As the name suggested, the primary advantage of forming an LLP is that it protects the partners’ private assets from the liabilities of the business. Therefore, if the partnership fails, creditors cannot go after the partners’ personal assets or income. Unlike a conventional partnership, it serves as a protection to the partners as the LLP goes into debt because their property shall not be seized to cover the business’ liability.
LLP is a separate legal entity to its partners. It can buy, rent, sell and own property, hire staff, and enter contracts with its own name. An LLP can sue or be sued on its own, and each partner in an LLP is not personally responsible for the partnership’s actions. It protects individual partners from the wrongdoings of other partners and potential lawsuits against the LLP. Moreover, the business income earned by an LLP shall be taxed as the LLP’s income instead of the partners’ income. This could be tax advantageous in certain countries, such as Malaysia, as the LLP is entitled to a lower tax rate if conditions are met, and distributions to partners are not taxable in the hands of individual partners.

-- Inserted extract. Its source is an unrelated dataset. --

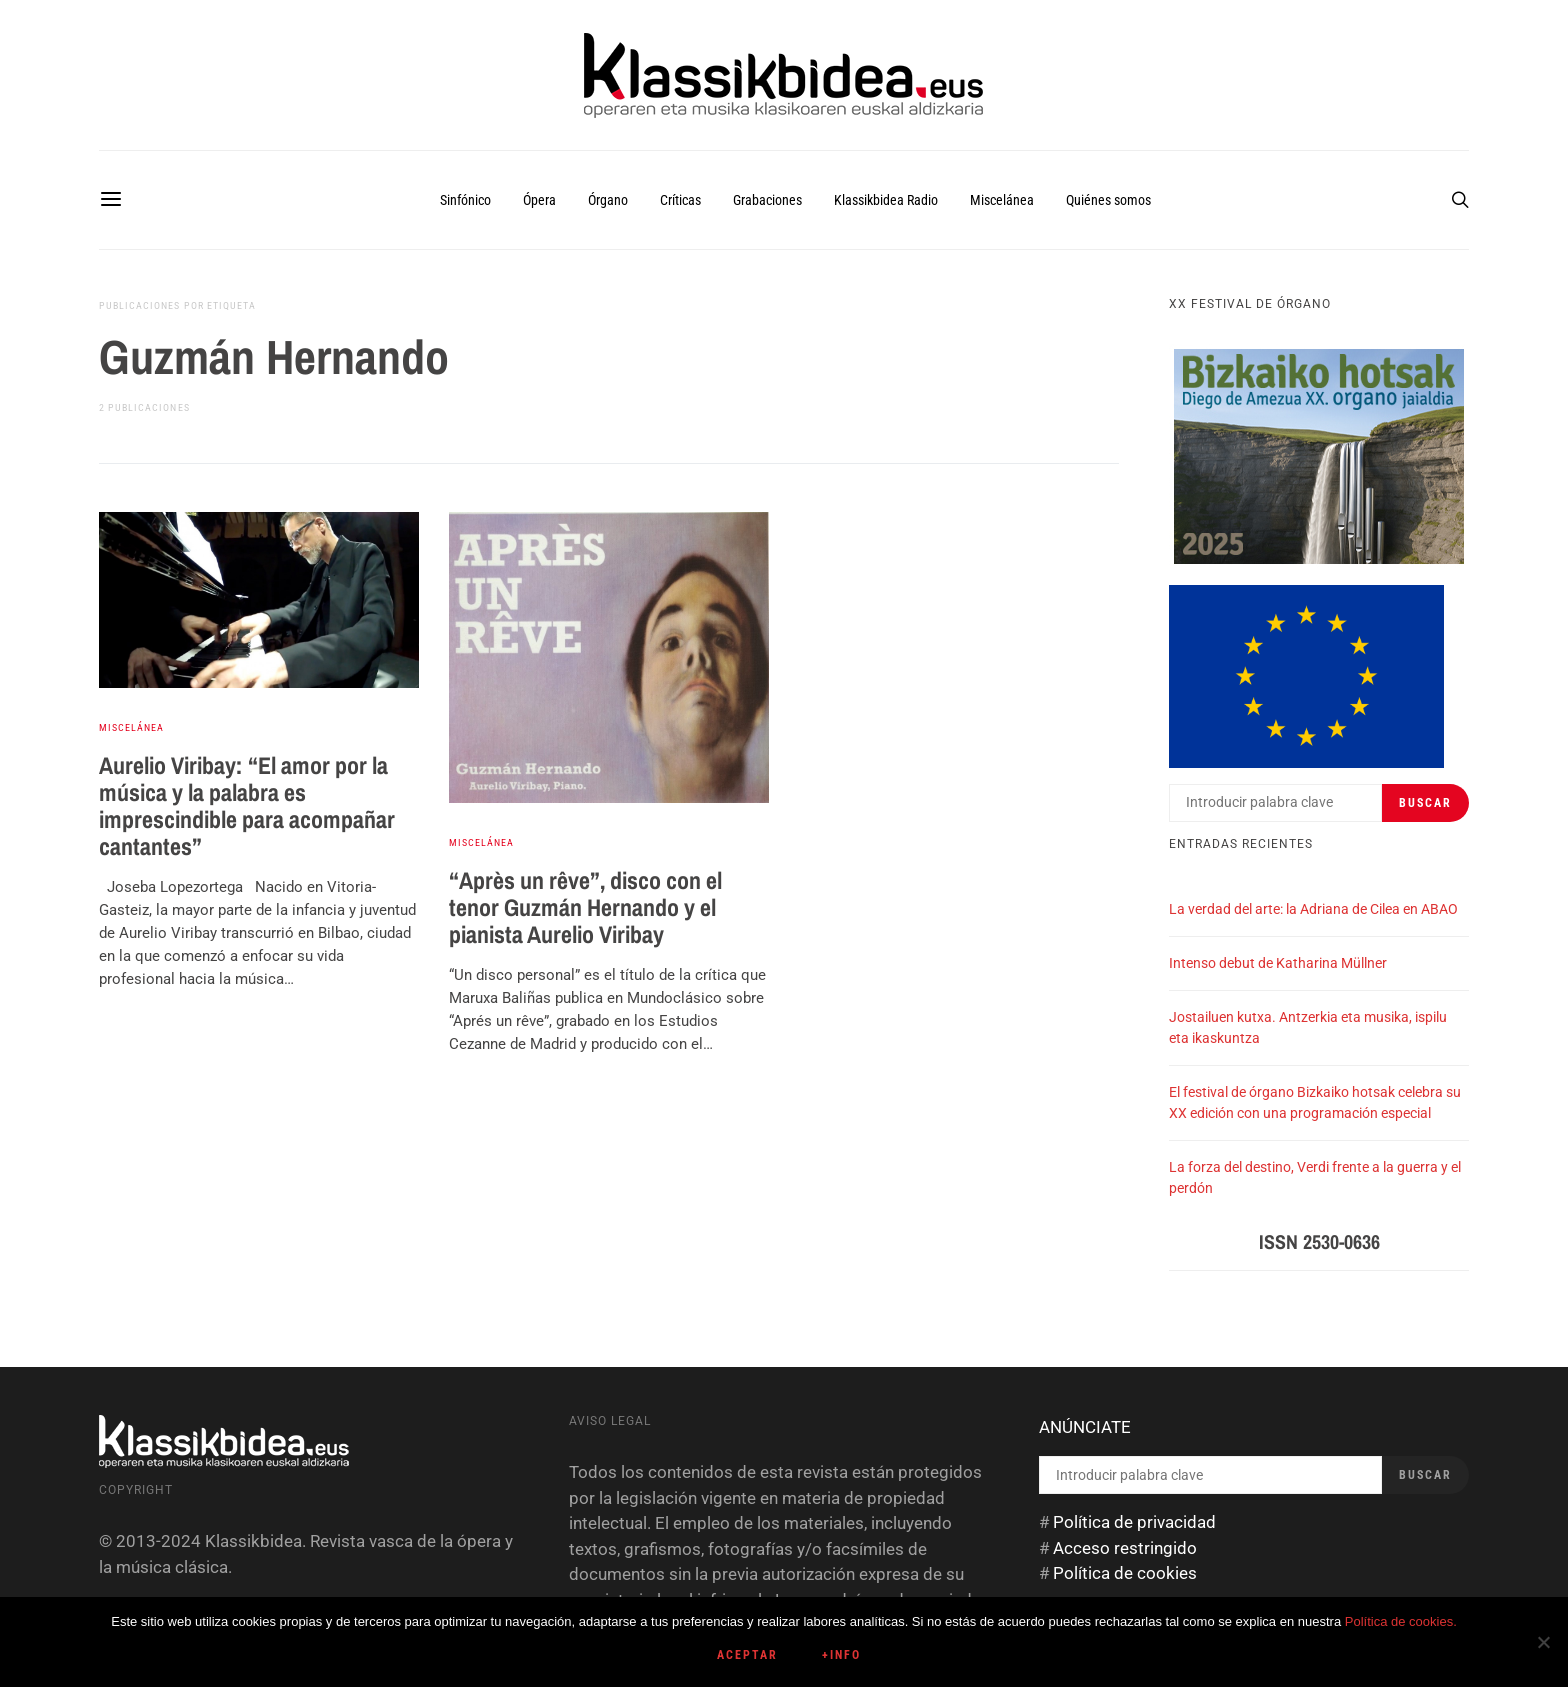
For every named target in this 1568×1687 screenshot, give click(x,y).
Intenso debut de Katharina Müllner (1278, 963)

An LLP offers greater flexibility to its partners than a limited liability company. Partners have the flexibility to negotiate and decide how they will individually contribute to the company, and how they will divide managerial duties among themselves. Partners may also elect to not have managerial authority in the LLP but maintain their ownership rights through their financial contribution.
Due to the special structure of an LLP, its tax filing process and requirements are very different from other forms of entities. Tax authorities in some countries identify LLP as a non-partnership business for tax purposes, while some do not recognise them as a legal entity. Some countries prohibit LLPs, while some enforce heavy tax limits on them. This makes it challenging for partners who wanted to develop their businesses in these countries. The difficulties in tax matters hinder individuals with different tax residency statuses to cooperate in forming an LLP since it is not as clear-cut as a limited company.
Unlike a company, individual partners of an LLP are not obliged to consult with other partners for their business decisions and actions. It is not mandatory for an annual general meeting to be conducted in making significant business decisions in LLPs. As a result, a poor decision and negligent action from any one of the partners could damage the business. Thus, it is important to protect the LLP’s integrity by creating a partnership agreement that outlines the decision-making authority and restrictions for each partner.
It could be more difficult to obtain funding for an LLP as compared to a public company. A person shall be a partner of an LLP for them to contribute capital to the business. However, being a partner could mean certain responsibilities to the business as compared to buying shares of a public company. Therefore, investors like venture capitalists may be less willing to invest in an LLP than a public company.